À lire la presse depuis le 19 juin, la réforme essentielle de la loi Santé proposée par Marisol Touraine est le tiers payant. Un tiers payant qui fait débat depuis longtemps. Ce n'est cependant pas le cas chez les patients qui se prononcent majoritairement pour (à 54 % selon un sondage du Parisien du 21 juin, contre 34 % d'opposés), mais plutôt chez les médecins qui se disent majoritairement contre, en particulier dans les rangs des spécialistes.

Consumérisme, fonctionnarisation, caporalisation, dogmatisme, étatisation etc… Les réticences et objections sont nombreuses. Et pourtant comme le souligne un rapport de l’IGAS paru en 2013, le tiers payant concerne déjà plus de 14 % des actes de généralistes, plus de 20 % des actes cliniques de spécialistes, et plus de 42 % des actes techniques de spécialistes en secteur 1, mais aussi 13 % des actes cliniques et 24 % des actes techniques en secteur 2. Il atteint même les 50 % pour les patients en ALD!!

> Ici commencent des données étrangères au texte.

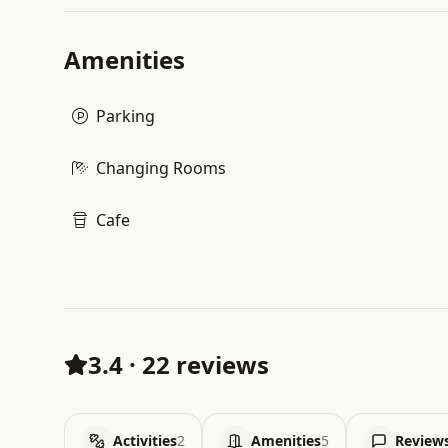
Amenities
Parking
Changing Rooms
Cafe
3.4
·
22 reviews
Activities
2
Amenities
5
Review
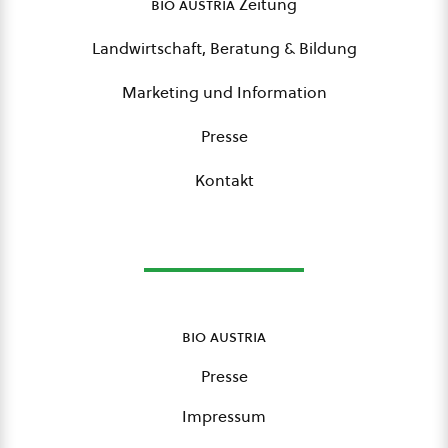
bio austria
Zeitung
Landwirtschaft, Beratung & Bildung
Marketing und Information
Presse
Kontakt
bio austria
Presse
Impressum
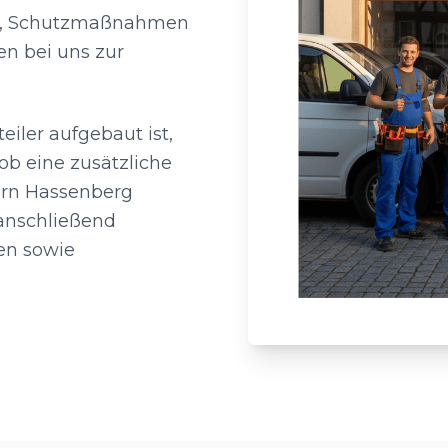
ahl, Schutzmaßnahmen
en bei uns zur
eiler aufgebaut ist,
ob eine zusätzliche
tern Hassenberg
 anschließend
en sowie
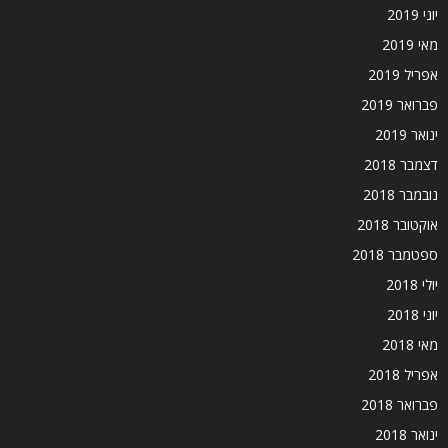
יוני 2019
מאי 2019
אפריל 2019
פברואר 2019
ינואר 2019
דצמבר 2018
נובמבר 2018
אוקטובר 2018
ספטמבר 2018
יולי 2018
יוני 2018
מאי 2018
אפריל 2018
פברואר 2018
ינואר 2018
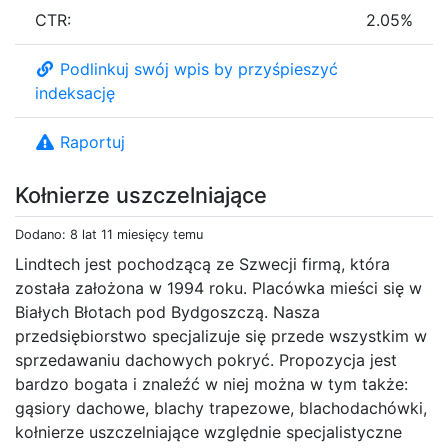
CTR:
2.05%
Podlinkuj swój wpis by przyśpieszyć
indeksację
Raportuj
Kołnierze uszczelniające
Dodano: 8 lat 11 miesięcy temu
Lindtech jest pochodzącą ze Szwecji firmą, która
została założona w 1994 roku. Placówka mieści się w
Białych Błotach pod Bydgoszczą. Nasza
przedsiębiorstwo specjalizuje się przede wszystkim w
sprzedawaniu dachowych pokryć. Propozycja jest
bardzo bogata i znaleźć w niej można w tym także:
gąsiory dachowe, blachy trapezowe, blachodachówki,
kołnierze uszczelniające względnie specjalistyczne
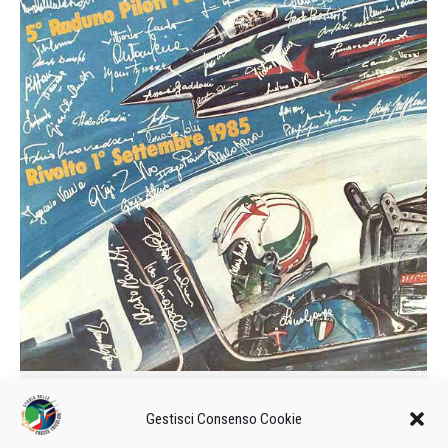
5° Raduno Piloti Pattuglie
Gestisci Consenso Cookie
Acrobatiche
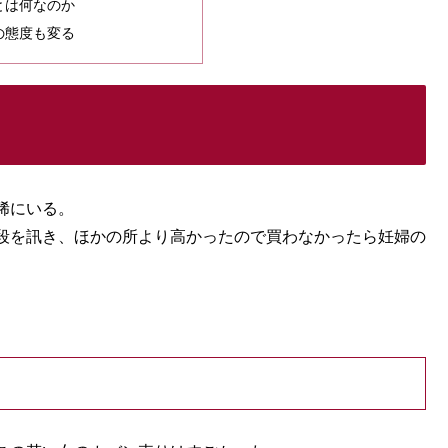
とは何なのか
の態度も変る
稀にいる。
段を訊き、ほかの所より高かったので買わなかったら妊婦の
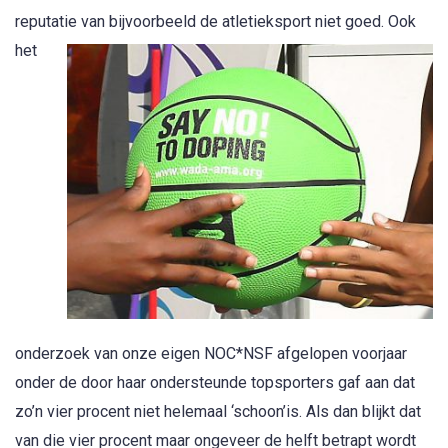
reputatie van bijvoorbeeld de atle
tieksport niet goed. Ook
het
onderzoek van onze eigen NOC*NSF afgelopen voorjaar
onder de door haar ondersteunde topsporters gaf aan dat
zo’n vier procent niet helemaal ‘schoon’is. Als dan blijkt dat
van die vier procent maar ongeveer de helft betrapt wordt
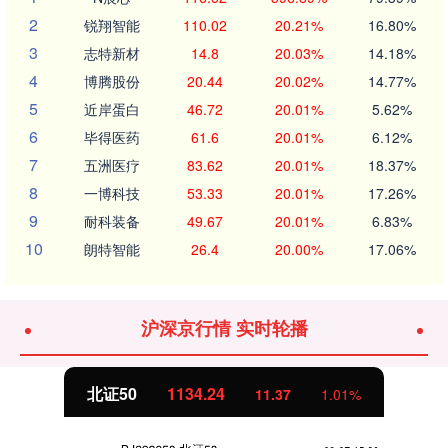
2
锐翔智能
110.02
20.21%
16.80%
3
志特新材
14.8
20.03%
14.18%
4
博腾股份
20.44
20.02%
14.77%
5
近岸蛋白
46.72
20.01%
5.62%
6
毕得医药
61.6
20.01%
6.12%
7
五洲医疗
83.62
20.01%
18.37%
8
一博科技
53.33
20.01%
17.26%
9
耐科装备
49.67
20.01%
6.83%
10
朗特智能
26.4
20.00%
17.06%
沪深京行情 实时轮播
北证50
1134.24
11.37
1.01%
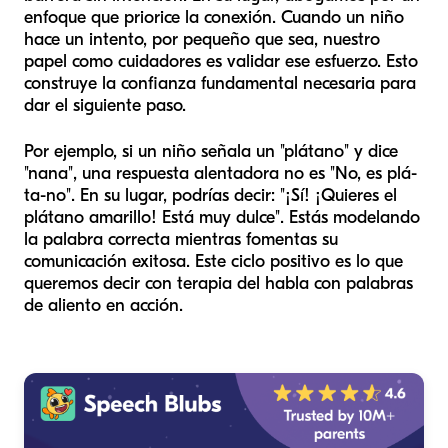
enfoque que priorice la conexión. Cuando un niño
hace un intento, por pequeño que sea, nuestro
papel como cuidadores es validar ese esfuerzo. Esto
construye la confianza fundamental necesaria para
dar el siguiente paso.
Por ejemplo, si un niño señala un "plátano" y dice
"nana", una respuesta alentadora no es "No, es
plá-
ta-no
". En su lugar, podrías decir: "¡Sí! ¡Quieres el
plátano amarillo! Está muy dulce". Estás modelando
la palabra correcta mientras fomentas su
comunicación exitosa. Este ciclo positivo es lo que
queremos decir con terapia del habla con palabras
de aliento en acción.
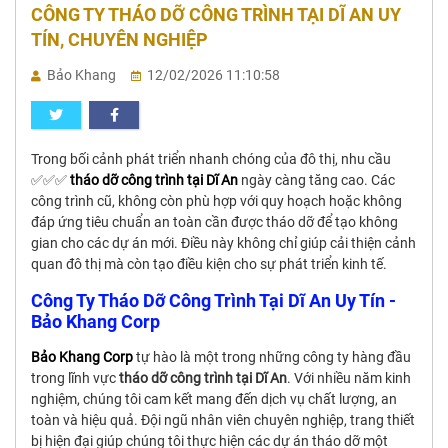
CÔNG TY THÁO DỠ CÔNG TRÌNH TẠI DĨ AN UY
TÍN, CHUYÊN NGHIỆP
Bảo Khang
12/02/2026 11:10:58
Trong bối cảnh phát triển nhanh chóng của đô thị, nhu cầu
✅✅✅
tháo dỡ công trình tại Dĩ An
ngày càng tăng cao. Các
công trình cũ, không còn phù hợp với quy hoạch hoặc không
đáp ứng tiêu chuẩn an toàn cần được tháo dỡ để tạo không
gian cho các dự án mới. Điều này không chỉ giúp cải thiện cảnh
quan đô thị mà còn tạo điều kiện cho sự phát triển kinh tế.
Công Ty Tháo Dỡ Công Trình Tại Dĩ An Uy Tín -
Bảo Khang Corp
Bảo Khang Corp
tự hào là một trong những công ty hàng đầu
trong lĩnh vực
tháo dỡ công trình tại Dĩ An
. Với nhiều năm kinh
nghiệm, chúng tôi cam kết mang đến dịch vụ chất lượng, an
toàn và hiệu quả. Đội ngũ nhân viên chuyên nghiệp, trang thiết
bị hiện đại giúp chúng tôi thực hiện các dự án tháo dỡ một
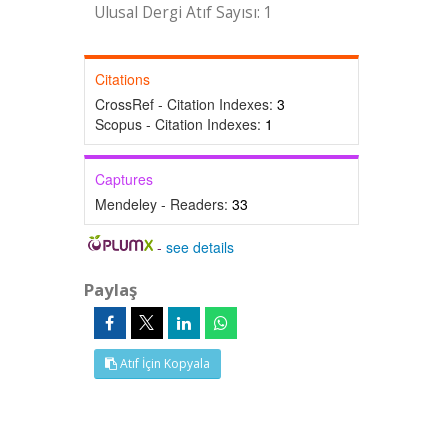
Ulusal Dergi Atıf Sayısı: 1
Citations
CrossRef - Citation Indexes:
3
Scopus - Citation Indexes:
1
Captures
Mendeley - Readers:
33
-
see details
Paylaş
Atıf İçin Kopyala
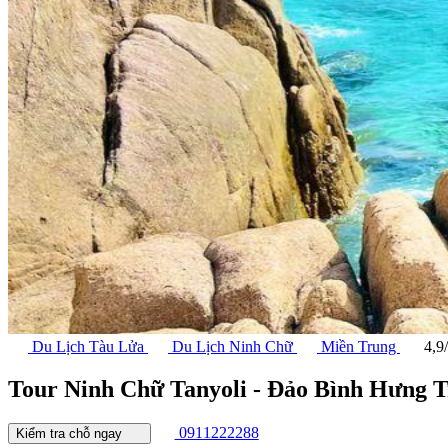
Du Lịch Tàu Lửa
Du Lịch Ninh Chữ
Miền Trung
4,9/
Tour Ninh Chữ Tanyoli - Đảo Bình Hưng 
0911222288
Kiểm tra chỗ ngay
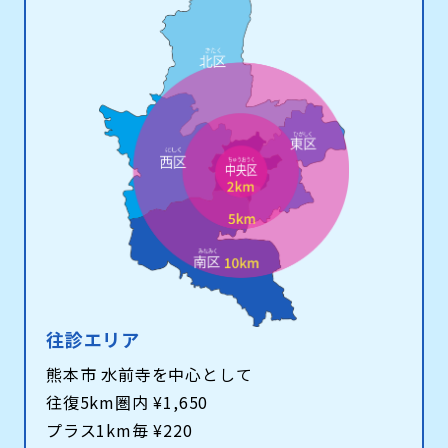
往診エリア
熊本市 水前寺を中心として
往復5km圏内 ¥1,650
プラス1km毎 ¥220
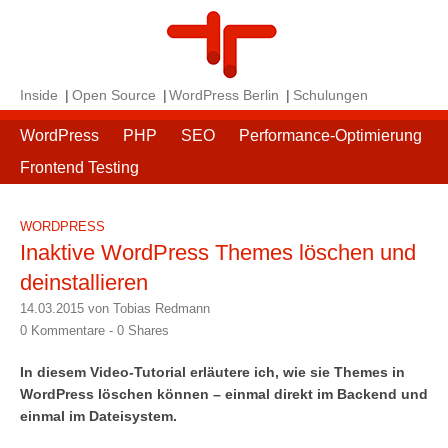
Inside
Open Source
WordPress Berlin
Schulungen
WordPress
PHP
SEO
Performance-Optimierung
Frontend Testing
WORDPRESS
Inaktive WordPress Themes löschen und
deinstallieren
14.03.2015 von Tobias Redmann
0 Kommentare -
0
Shares
In diesem Video-Tutorial erläutere ich, wie sie Themes in
WordPress löschen können – einmal direkt im Backend und
einmal im Dateisystem.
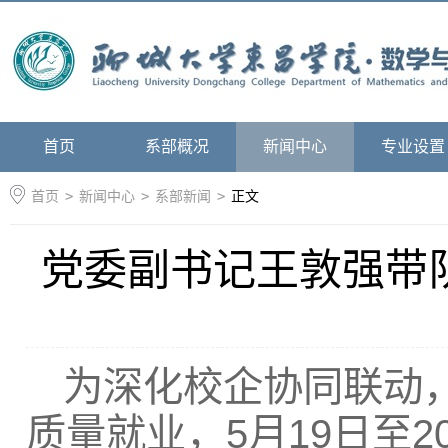
首页
系部概况
新闻中心
专业设置
首页
>
新闻中心
>
系部新闻
>
正文
党委副书记王敦强带
为深化校企协同联动
质量就业，5月19日至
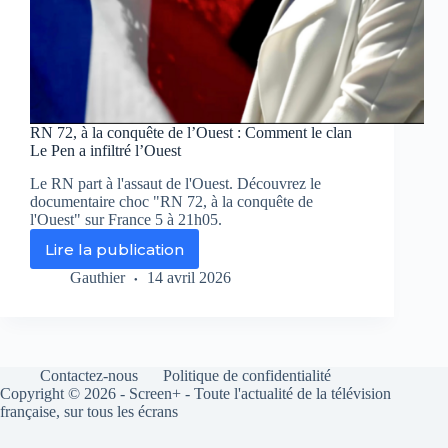
RN 72, à la conquête de l’Ouest : Comment le clan
Le Pen a infiltré l’Ouest
Le RN part à l'assaut de l'Ouest. Découvrez le
documentaire choc "RN 72, à la conquête de
l'Ouest" sur France 5 à 21h05.
Lire la publication
RN
72,
Gauthier
14 avril 2026
à
la
conquête
de
l’Ouest
Contactez-nous
Politique de confidentialité
:
Copyright © 2026 - Screen+ - Toute l'actualité de la télévision
Comment
française, sur tous les écrans
le
clan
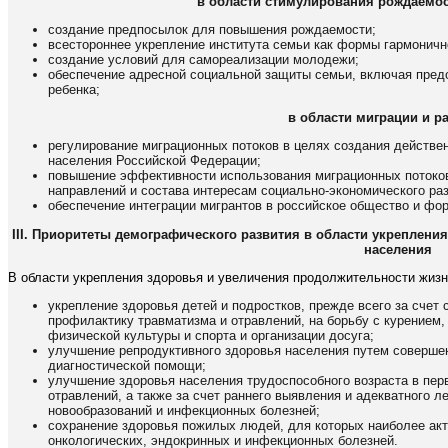
в области стимулирования рождаемос
создание предпосылок для повышения рождаемости;
всестороннее укрепление института семьи как формы гармоничн
создание условий для самореализации молодежи;
обеспечение адресной социальной защиты семьи, включая пре
ребенка;
в области миграции и р
регулирование миграционных потоков в целях создания действ
населения Российской Федерации;
повышение эффективности использования миграционных потоков
направлений и состава интересам социально-экономического ра
обеспечение интеграции мигрантов в российское общество и фо
III. Приоритеты демографического развития в области укреплен
населения
В области укрепления здоровья и увеличения продолжительности жиз
укрепление здоровья детей и подростков, прежде всего за счет
профилактику травматизма и отравлений, на борьбу с курением,
физической культуры и спорта и организации досуга;
улучшение репродуктивного здоровья населения путем соверше
диагностической помощи;
улучшение здоровья населения трудоспособного возраста в пер
отравлений, а также за счет раннего выявления и адекватного 
новообразований и инфекционных болезней;
сохранение здоровья пожилых людей, для которых наиболее ак
онкологических, эндокринных и инфекционных болезней.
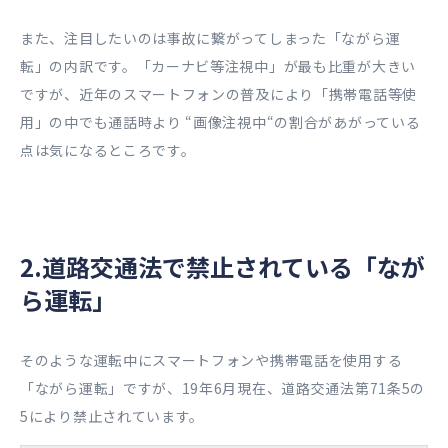
また、注目したいのは事故に繋がってしまった「ながら運
転」の内訳です。「カーナビ等注視中」が最も比重が大きい
ですが、近年のスマートフォンの普及により「携帯電話等使
用」の中でも通話時より “画像注視中“の割合があがっている
点は気になるところです。
2.道路交通法で禁止されている「なが
ら運転」
そのような運転中にスマートフォンや携帯電話を使用する
「ながら運転」ですが、19年6月現在、道路交通法第71条5の
5により禁止されています。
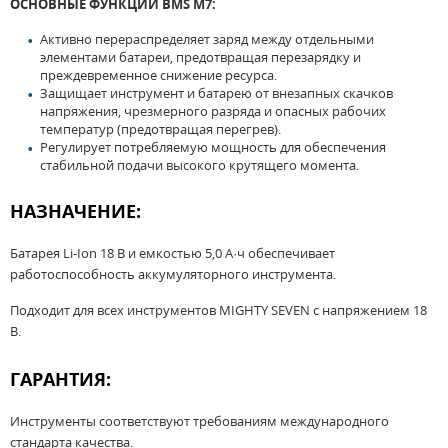
ОСНОВНЫЕ ФУНКЦИИ BMS M7:
Активно перераспределяет заряд между отдельными
элементами батареи, предотвращая перезарядку и
преждевременное снижение ресурса.
Защищает инструмент и батарею от внезапных скачков
напряжения, чрезмерного разряда и опасных рабочих
температур (предотвращая перегрев).
Регулирует потребляемую мощность для обеспечения
стабильной подачи высокого крутящего момента.
НАЗНАЧЕНИЕ:
Батарея Li-Ion 18 В и емкостью 5,0 А·ч обеспечивает
работоспособность аккумуляторного инструмента.
Подходит для всех инструментов MIGHTY SEVEN с напряжением 18
В.
ГАРАНТИЯ:
Инструменты соответствуют требованиям международного
стандарта качества.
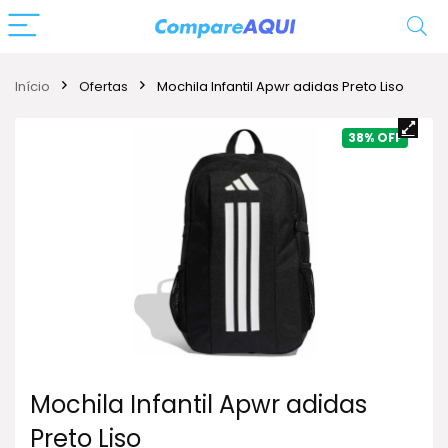
Início
Ofertas
Mochila Infantil Apwr adidas Preto Liso
38%
Mochila Infantil Apwr adidas
Preto Liso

L'Europe le pratique largement

Autour de nous, 24 des 28 pays européens pratiquent un tiers payant intégral. Et pourtant leurs dépenses de santé n’ont pas explosé. Les revenus des médecins de ces pays de l'Union sont par ailleurs bien supérieurs aux nôtres.
La surconsommation dont parlent certains n’existe pas. Aucune étude ne la démontre. Le CREDES souligne dans une étude publiée en 2000 (1) sur la question qu'on "ne peut donc vraiment parler d’un effet inflationniste (qui augmenterait tous les coûts de soins chez tous les assurés), mais plutôt d’un rattrapage par les pauvres du volume de soins que consommaient déjà les ménages non concernés par la contrainte de liquidité." Le Collectif interassociatif sur la santé (Ciss) qui rassemble les associations de patients, souligne de son côté que "généraliser le tiers payant va effectivement entraîner une consommation de soins, mais de soins utiles et non pas une surconsommation". Pour Didier Tabuteau, responsable de la chaire santé de Sciences Po, le tiers payant constitue " un changement qui peut avoir des effets de restructuration très importants. En­traîner un autre type de rapport entre l'hôpital et la médecine de ville. Et donner une visibilité nouvelle aux dépassements d'honoraires" (Libération du 24 juin)

Facile, simple et garanti

Sur un plan plus social, en  2008, 15 % des patients ont renoncé aux soins pour raisons financières d’après l’IRDES. Et ce malgré l’existence de la CMU, de l’AME. Il y a fort à parier que les choses ne se sont pas arrangées aujourd’hui.
Les craintes des médecins ne sont donc pas liées à une pratique déjà répandue ou à une fonctionnarisation fantasmée, mais simplement aux risques de complications administratives, ou de défaut de paiement du fait d’une complexité administrative redoutée. L’IGAS ne dit pas autre chose dans son rapport.

Pour avoir une chance d’aboutir, le tiers payant devra être facile, simple et garanti.
Il appartient à la CNAM et aux organismes complémentaires de s’entendre pour que les médecins n’aient aucune démarche administrative supplémentaire à faire. C'est également aux responsables politiques en charge des affaires sanitaires d’imposer leur volonté aux administratifs. Les médecins ne supporteront pas de porter le poids d’une réforme qu’ils ont déjà intégré à leur pratique.

J-C Calmes (34)

(1) "le tiers-payant est-il inflationniste ? Etude de l'influence du recours au tiers-payant sur la dépense de santé", Paul Dourgnon et Michel Grignon, CREDES, avril 2000.